Все это Летийель произнес голоском старой девы и неодобрительно поджал губы. Был он небольшого роста, с рыжими кустистыми бровями; глаза рыбьи, невыразительные. Он охотно отпустил бы усы, но боялся, что они получатся вроде бровей. Только по свежему цвету лица видно было, что он еще молод.
— Мадемуазель Корвизар опять опаздывает, — сказал Ватрен, не скрывая раздражения. — Однако она отлично знает, что если я выезжаю поездом семь тридцать, то в Париж попадаю к девяти, ну, в пять минут десятого. Два раза в неделю быть здесь ровно в девять — это, ей богу же, не пустыня Гоби. А когда придет, так изволит еще свои кудри причесывать, а ты сиди и жди! — И Ватрен сделал вид, будто держит в зубах шпильки, заматывает на затылке косу; он даже взмахнул воображаемой пуховкой, оглядывая себя в воображаемом зеркальце. — А вас, господин Летийель, устраивает эта Корвизар? Конечно, я не о наружности ее говорю! — Летийель шумно расхохотался, что совсем не вязалось с его тощей фигуркой и дребезжащим голосом. — Да не смейтесь так… все цветы на окошке дрожат… Я к тому говорю, что если вы ею недовольны…
— Ну, недоволен — это уж слишком!
— …если вы недовольны, придется вам быть довольным. Я, знаете ли, своих привычек не меняю — это для меня нож острый, а Корвизар работает у меня секретарем уже тринадцать лет, и она меня раздражает, и я не расстанусь с ней ни за какие коврижки… Что вы говорите? Кто пришел? Кто ждет в приемной?
— Да тот господин… Я уже давно пытаюсь вам сказать… тот господин…
Какой еще господин? Ах, тот, что не хотел говорить с Летийелем? Он в четвертый раз приходит. Явился в восемь тридцать. Не то что Корвизар. Хорошо, сейчас его приму. Как его фамилия? По-моему Шендоле. Шендоле? Понятия не имею.
Под люстрой с хрустальными подвесками, между лакированным круглым столиком, разрисованными клавикордами и полированной горкой с бронзовыми инкрустациями на маленьком золоченом стульчике пристроился незнакомый господин. Возраста неопределенного, возможно, даже не старый, но, видно, постарел вдруг, за последние дни. Бледное лицо его прочертили не морщины, а резкие складки; на незнакомце было пальто стального цвета с потертым бархатным воротником, на коленях лежала мягкая коричневая шляпа; ботинки забрызганы грязью. Постойте-ка… Где-то я его видел… Посетитель поднялся, коричневая шляпа упала на пол.
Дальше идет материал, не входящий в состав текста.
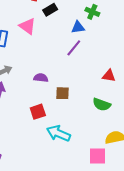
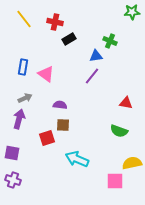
pink triangle: (27, 26) -> (46, 74), moved
brown square: (62, 93) -> (63, 125), moved
red square: (38, 112) -> (47, 138), moved

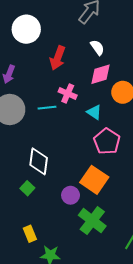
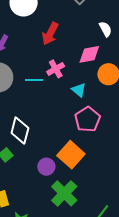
white semicircle: (97, 47) -> (105, 29), moved
pink cross: (68, 93) -> (56, 69), turned 30

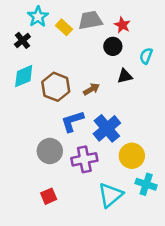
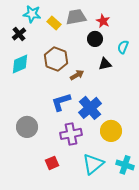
cyan star: (38, 17) -> (32, 14), turned -30
brown hexagon: (56, 87) -> (56, 59), moved
gray circle: (50, 151) -> (27, 127), moved
cyan cross: (146, 184) -> (125, 165), moved
red square: (49, 196) -> (52, 163), moved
— Не беспокойтесь, господин Ватрен.
Ватрен и посетитель разом нагнулись за шляпой и, как всегда в таких случаях, у обоих был глупый вид. Оба выпрямились и очутились лицом к лицу. Где же я все-таки видел эту физиономию? Эти трясущиеся щеки? Вблизи заметно, что на лбу у него проступили капельки пота, должно быть, от волнения… Как нехорошо получается, — спросить фамилию неудобно, он уверен, что я его знаю… У него академическая розетка[272].
— Я приходил к вам, господин Ватрен, уже несколько раз…
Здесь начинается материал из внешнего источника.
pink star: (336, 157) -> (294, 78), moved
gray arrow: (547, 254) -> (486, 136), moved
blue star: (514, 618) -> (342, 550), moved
— Да, да, знаю. Летийель мне говорил… Вы не хотели сказать ему — по какому поводу.
— Господин Ватрен… я по поводу мальчика…
И вдруг Ватрен узнал его. Помилуйте, какой же это Шендоле? Вот уж дурень наш Летийель! Вовсе не Шендоле! Бордав — вот как его фамилия… Ничего даже похожего нет.
— Что же случилось, господин Бордав?
Бордав тяжело перевел дыхание, как человек, избежавший какой-то страшной опасности, — адвокат не забыл его фамилии. Он вытащил носовой платок, вытер лоб, хотя в приемной было холодно, — мраморные фигурки, стоявшие в горке, между розовым венецианским кубком и уткой дельфтского фаянса, казалось, совсем закоченели.
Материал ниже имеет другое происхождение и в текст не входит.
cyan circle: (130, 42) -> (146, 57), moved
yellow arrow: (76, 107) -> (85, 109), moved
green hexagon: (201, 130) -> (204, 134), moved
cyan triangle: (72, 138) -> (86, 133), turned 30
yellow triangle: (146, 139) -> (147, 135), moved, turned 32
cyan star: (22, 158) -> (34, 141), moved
— По поводу мальчика… — повторил Бордав.
Да ведь он уже это сказал. Из-за мальчика-то Ватрен и припомнил его. Странно, но именно из-за мальчика. Самого Бордава он бы ни за что не узнал. А вот когда посетитель сказал «мальчик», Ватрену вдруг представился пляж в Этапле, мальчишка, — тогда ему было, должно быть, лет пятнадцать… он бегал, прыгал, кувыркался… весь бронзовый от загара.
— Так что же, господин Бордав, случилось с мальчиком?.. Его зовут Марсель, если не ошибаюсь?
— Нет, Шарло… Шарль… Его взяли.
— Кто взял? Почему? Да сколько ему лет? Не могли же его взять в солдаты.
Господин Бордав взглядом затравленного зверя посмотрел на занавески из потускневшей золотисто-желтой узорчатой парчи.